AIM OF THE TASK. Nothing outside the range is to be copied. From the entries below, reproduce exactly the lines starting at the one with "Mitmachprogramm oder" and ending at the one with "Pinos Boliche Bar", without pictures.
[DATA IN THIS EXERCISE — start]
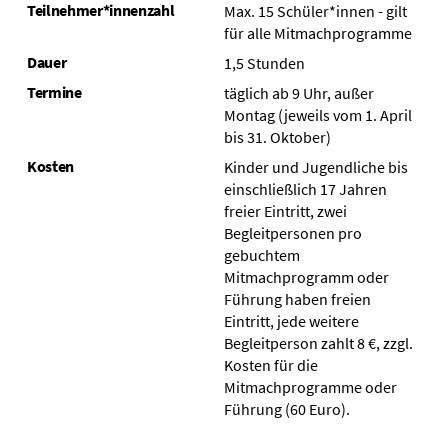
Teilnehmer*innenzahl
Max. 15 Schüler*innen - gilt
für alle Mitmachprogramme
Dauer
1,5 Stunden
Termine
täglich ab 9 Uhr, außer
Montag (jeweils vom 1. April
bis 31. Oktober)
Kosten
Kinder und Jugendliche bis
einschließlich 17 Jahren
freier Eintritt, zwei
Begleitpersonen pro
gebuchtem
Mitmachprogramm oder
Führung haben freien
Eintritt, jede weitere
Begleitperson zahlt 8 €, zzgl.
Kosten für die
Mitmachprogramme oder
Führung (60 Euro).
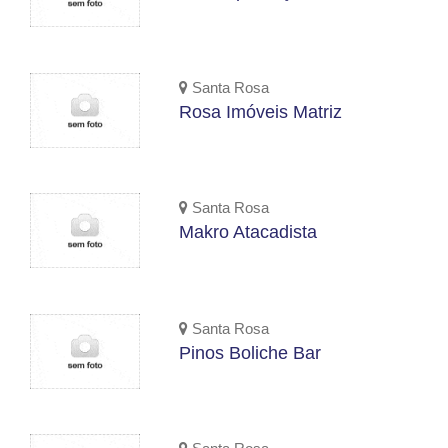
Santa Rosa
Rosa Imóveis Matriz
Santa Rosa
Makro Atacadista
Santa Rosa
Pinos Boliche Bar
[DATA IN THIS EXERCISE — finish]
[DATA IN THIS EXERCISE — start]
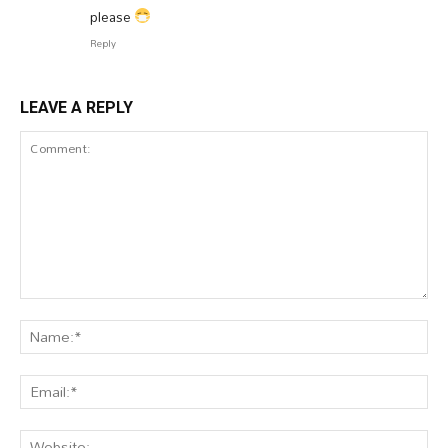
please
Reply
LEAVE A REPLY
[DATA IN THIS EXERCISE — finish]
SOLUTION FOR THIS EXERCISE.
Mitmachprogramm oder
Führung haben freien
Eintritt, jede weitere
Begleitperson zahlt 8 €, zzgl.
Kosten für die
Mitmachprogramme oder
Führung (60 Euro).
Santa Rosa
Rosa Imóveis Matriz
Santa Rosa
Makro Atacadista
Santa Rosa
Pinos Boliche Bar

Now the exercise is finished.